SQUID-based systems for co-registration of ultra-low field nuclear magnetic resonance images and magnetoencephalography

The ability to perform magnetic resonance imaging (MRI) in ultra-low magnetic fields (ULF) of ∼100 μT, using superconducting quantum interference device (SQUID) detection, has enabled a new class of magnetoencephalography (MEG) instrumentation capable of recording both anatomical (via the ULF MRI) and functional (biomagnetic) information about the brain. The combined ULF MRI/MEG instrument allows both structural and functional information to be co-registered to a single coordinate system and acquired in a single device. In this paper we discuss the considerations and challenges required to develop a combined ULF MRI/MEG device, including pulse sequence development, magnetic field generation, SQUID operation in an environment of pulsed pre-polarization, and optimization of pick-up coil geometries for MRI in different noise environments.
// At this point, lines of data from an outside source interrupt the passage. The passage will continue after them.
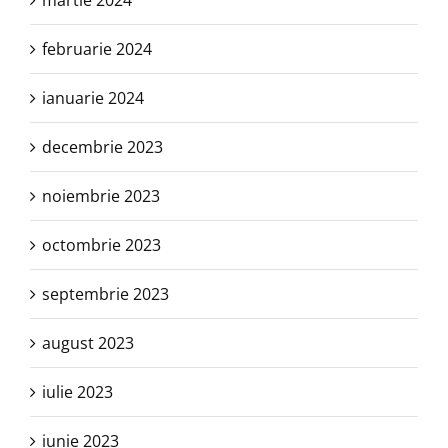
martie 2024
februarie 2024
ianuarie 2024
decembrie 2023
noiembrie 2023
octombrie 2023
septembrie 2023
august 2023
iulie 2023
iunie 2023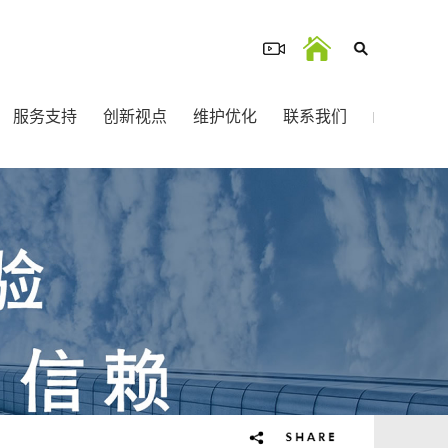
服务支持
创新视点
维护优化
联系我们
序
维护运营
建站产品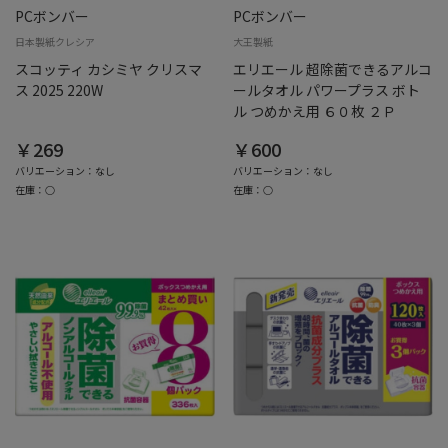
PCボンバー
PCボンバー
日本製紙クレシア
大王製紙
スコッティ カシミヤ クリスマ
エリエール 超除菌できるアルコ
ス 2025 220W
ールタオル パワープラス ボト
ル つめかえ用 ６０枚 ２Ｐ
￥269
￥600
バリエーション：なし
バリエーション：なし
在庫：○
在庫：○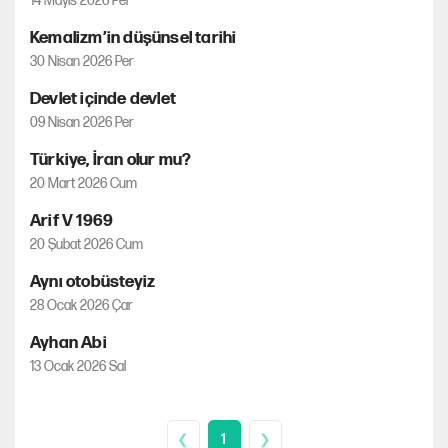
14 Mayıs 2026 Per
Kemalizm’in düşünsel tarihi
30 Nisan 2026 Per
Devlet içinde devlet
09 Nisan 2026 Per
Türkiye, İran olur mu?
20 Mart 2026 Cum
Arif V 1969
20 Şubat 2026 Cum
Aynı otobüsteyiz
28 Ocak 2026 Çar
Ayhan Abi
13 Ocak 2026 Sal
❮
1
❯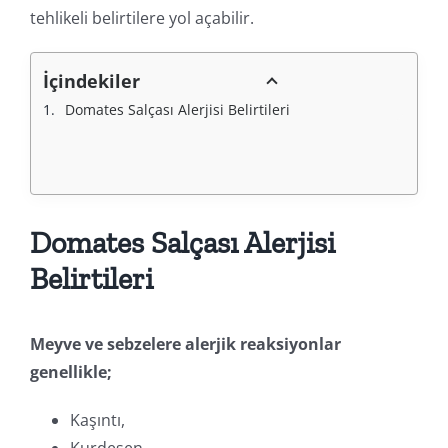
tehlikeli belirtilere yol açabilir.
İçindekiler
Domates Salçası Alerjisi Belirtileri
Domates Salçası Alerjisi
Belirtileri
Meyve ve sebzelere alerjik reaksiyonlar
genellikle;
Kaşıntı,
Kurdeşen,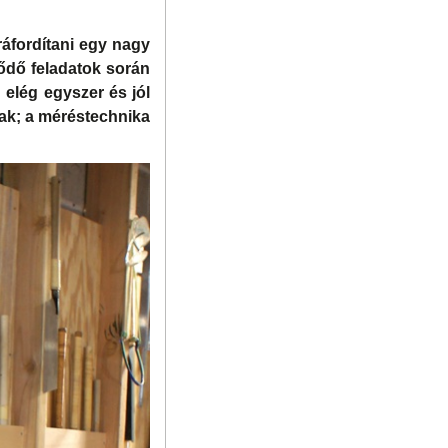
ráfordítani egy nagy
ődő feladatok során
elég egyszer és jól
ak; a méréstechnika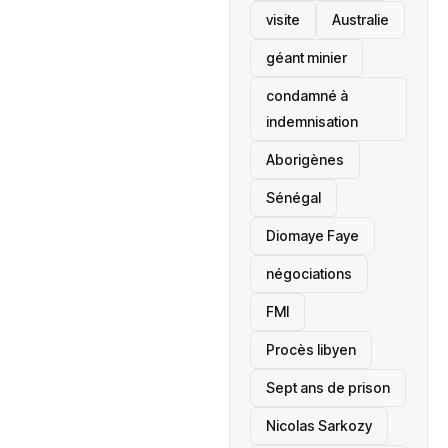
visite
‎Australie
géant minier
condamné à
indemnisation
Aborigènes
Sénégal
Diomaye Faye
négociations
FMI
Procès libyen
Sept ans de prison
Nicolas Sarkozy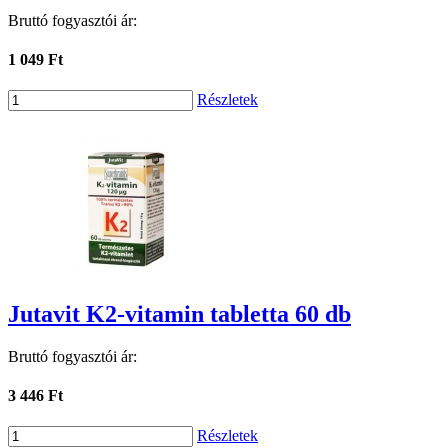
Bruttó fogyasztói ár:
1 049 Ft
Részletek
Jutavit K2-vitamin tabletta 60 db
Bruttó fogyasztói ár:
3 446 Ft
Részletek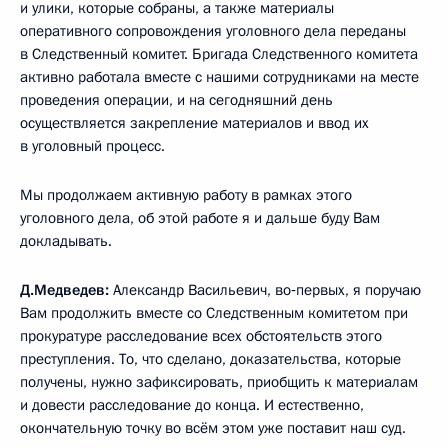
и улики, которые собраны, а также материалы
оперативного сопровождения уголовного дела переданы
в Следственный комитет. Бригада Следственного комитета
активно работала вместе с нашими сотрудниками на месте
проведения операции, и на сегодняшний день
осуществляется закрепление материалов и ввод их
в уголовный процесс.
Мы продолжаем активную работу в рамках этого
уголовного дела, об этой работе я и дальше буду Вам
докладывать.
Д.Медведев:
Александр Васильевич, во‑первых, я поручаю
Вам продолжить вместе со Следственным комитетом при
прокуратуре расследование всех обстоятельств этого
преступления. То, что сделано, доказательства, которые
получены, нужно зафиксировать, приобщить к материалам
и довести расследование до конца. И естественно,
окончательную точку во всём этом уже поставит наш суд.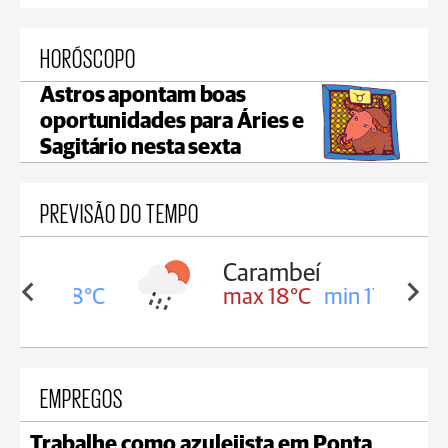
HORÓSCOPO
Astros apontam boas
oportunidades para Áries e
Sagitário nesta sexta
PREVISÃO DO TEMPO
Carambeí
in 18°C
max 18°C
min 17°C
EMPREGOS
Trabalhe como azulejista em Ponta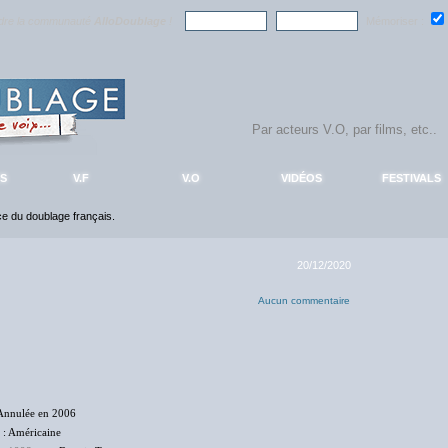
ndre la communauté
AlloDoublage
!
Mémoriser :
S
V.F
V.O
VIDÉOS
FESTIVALS
nce du doublage français.
20/12/2020
Aucun commentaire
Annulée en 2006
: Américaine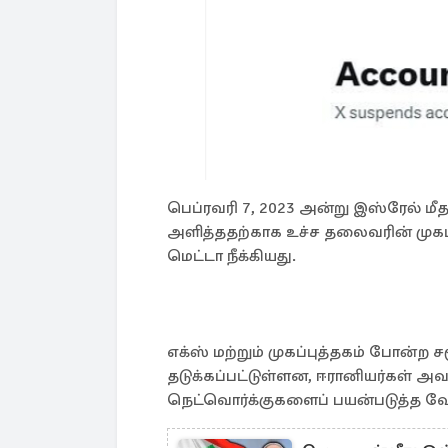
பெப்ரவரி 7, 2023 அன்று இஸ்ரேல் மீ
அளித்ததற்காக உச்ச தலைவரின் முகப்
மெட்டா நீக்கியது.
எக்ஸ் மற்றும் முகப்புத்தகம் போன
தடுக்கப்பட்டுள்ளன, ஈரானியர்கள் 
நெட்வொர்க்குகளைப் பயன்படுத்த வே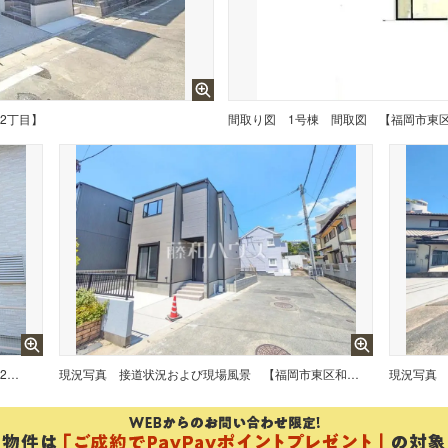
2丁目】
間取り図
1号棟 間取図 【福岡市東
1号棟 外観 【福岡市東区和白丘2丁目】
現況写真
接道状況および現場風景 【福岡市東区和白丘2丁目】
現況写真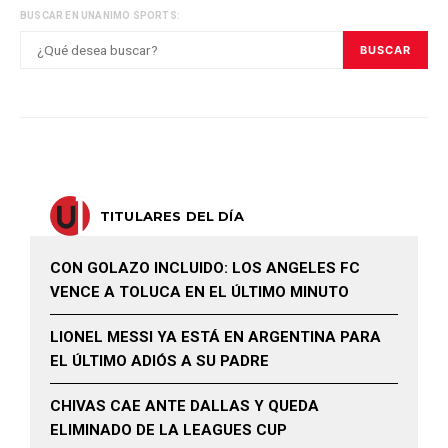
BUSCAR EN UNANIMO SPORTS:
BUSCAR
TITULARES DEL DÍA
CON GOLAZO INCLUIDO: LOS ANGELES FC
VENCE A TOLUCA EN EL ÚLTIMO MINUTO
LIONEL MESSI YA ESTÁ EN ARGENTINA PARA
EL ÚLTIMO ADIÓS A SU PADRE
CHIVAS CAE ANTE DALLAS Y QUEDA
ELIMINADO DE LA LEAGUES CUP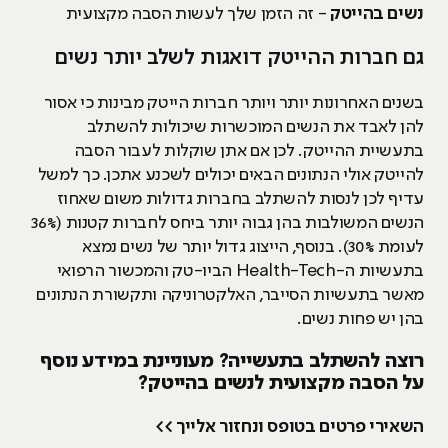
נשים בהייטק
- זה הזמן שלך לעשות הסבה מקצועית
גם חברות ההייטק דואגות לשלב יותר נשים
בשנים האחרונות יותר ויותר חברות הייטק מבינות כי אסור
להן לאבד את הנשים המוכשרות שיכולות להשתלב
בתעשיית ההייטק. לכן אם אתן שוקלות לעבור הסבה
להייטק אולי הנתונים הבאים יכולים לשכנע אתכן. כך למשל
עדיף לכן לנסות להשתלב בחברות גדולות משום שאחוז
הנשים המשולבות בהן גבוה יותר ביחס לחברות קטנות (36%
לעומת 30%). בנוסף, הייצוג גדול יותר של נשים נמצא
בתעשיות ה-Health-Tech הביו-טק והמכשור הרפואי
מאשר בתעשיות הסייבר, האלקטרוניקה ותקשורת הנתונים
בהן יש פחות נשים.
רוצה להשתלב בתעשייה? מעוניינת במידע נוסף
על הסבה מקצועית לנשים בהייטק?
השאירי פרטים בטופס ונחזור אלייך >>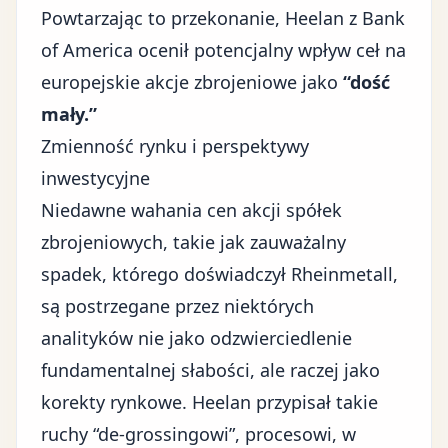
Powtarzając to przekonanie, Heelan z Bank
of America ocenił potencjalny wpływ ceł na
europejskie akcje zbrojeniowe jako
“dość
mały.”
Zmienność rynku i perspektywy
inwestycyjne
Niedawne wahania cen akcji spółek
zbrojeniowych, takie jak zauważalny
spadek, którego doświadczył Rheinmetall,
są postrzegane przez niektórych
analityków nie jako odzwierciedlenie
fundamentalnej słabości, ale raczej jako
korekty rynkowe. Heelan przypisał takie
ruchy “de-grossingowi”, procesowi, w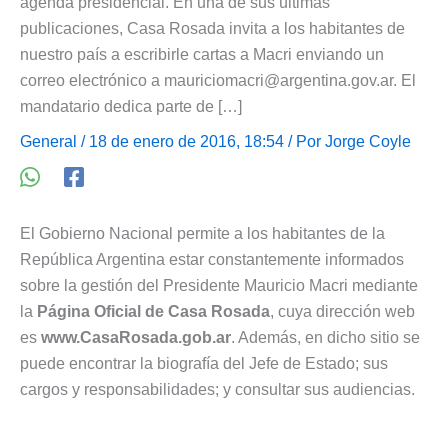
agenda presidencial. En una de sus últimas
publicaciones, Casa Rosada invita a los habitantes de
nuestro país a escribirle cartas a Macri enviando un
correo electrónico a
mauriciomacri@argentina.gov.ar
. El
mandatario dedica parte de […]
General
/ 18 de enero de 2016, 18:54 / Por
Jorge Coyle
El Gobierno Nacional permite a los habitantes de la
República Argentina estar constantemente informados
sobre la gestión del Presidente Mauricio Macri mediante
la
Página Oficial de Casa Rosada
, cuya dirección web
es
www.CasaRosada.gob.ar
. Además, en dicho sitio se
puede encontrar la biografía del Jefe de Estado; sus
cargos y responsabilidades; y consultar sus audiencias.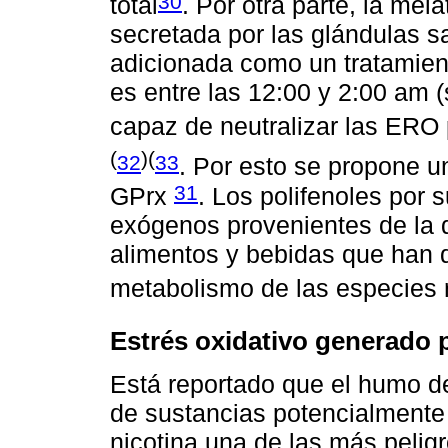
30
total
. Por otra parte, la me
secretada por las glándulas s
adicionada como un tratamien
es entre las 12:00 y 2:00 am (
capaz de neutralizar las ERO
(
)(
32
33
. Por esto se propone u
31
GPrx
. Los polifenoles por 
exógenos provenientes de la d
alimentos y bebidas que han 
metabolismo de las especies 
Estrés oxidativo generado 
Está reportado que el humo d
de sustancias potencialmente 
nicotina una de las más pelig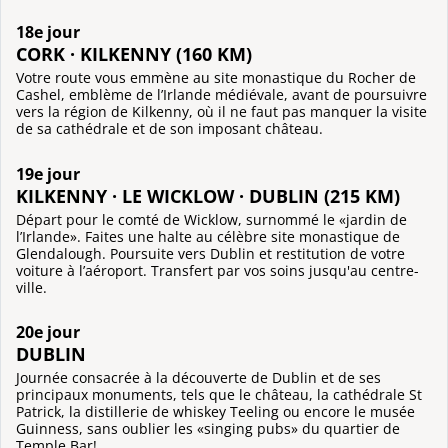
18e jour
CORK · KILKENNY (160 KM)
Votre route vous emmène au site monastique du Rocher de
Cashel, emblème de l’Irlande médiévale, avant de poursuivre
vers la région de Kilkenny, où il ne faut pas manquer la visite
de sa cathédrale et de son imposant château.
19e jour
KILKENNY · LE WICKLOW · DUBLIN (215 KM)
Départ pour le comté de Wicklow, surnommé le «jardin de
l’Irlande». Faites une halte au célèbre site monastique de
Glendalough. Poursuite vers Dublin et restitution de votre
voiture à l’aéroport. Transfert par vos soins jusqu'au centre-
ville.
20e jour
DUBLIN
Journée consacrée à la découverte de Dublin et de ses
principaux monuments, tels que le château, la cathédrale St
Patrick, la distillerie de whiskey Teeling ou encore le musée
Guinness, sans oublier les «singing pubs» du quartier de
Temple Bar!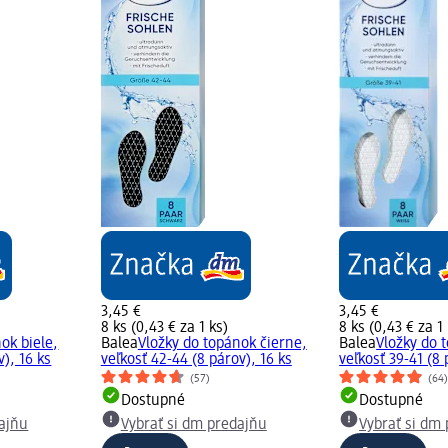
3,45 €
3,45 €
8 ks (0,43 € za 1 ks)
8 ks (0,43 € za 1
ok biele,
Balea
Vložky do topánok čierne,
Balea
Vložky do 
v), 16 ks
veľkosť 42-44 (8 párov), 16 ks
veľkosť 39-41 (8 
(57)
(64
Dostupné
Dostupné
dajňu
Vybrať si dm predajňu
Vybrať si dm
We also discuss the design of a “hybrid” ULF MRI/MEG system under development in our laboratory that uses SQUID pick-up coils separately optimized for MEG and ULF MRI.

► Co-registration of magnetoencephalography and ultra-low field MRI.
► Description of the design of a hybrid system.
► Optimization of pick-up coils for ultra-low field MRI.
► Suppression of switching transients by a 2nd feedback.
► Development of a clinically relevant multi-channel MEG/ULF MRI system.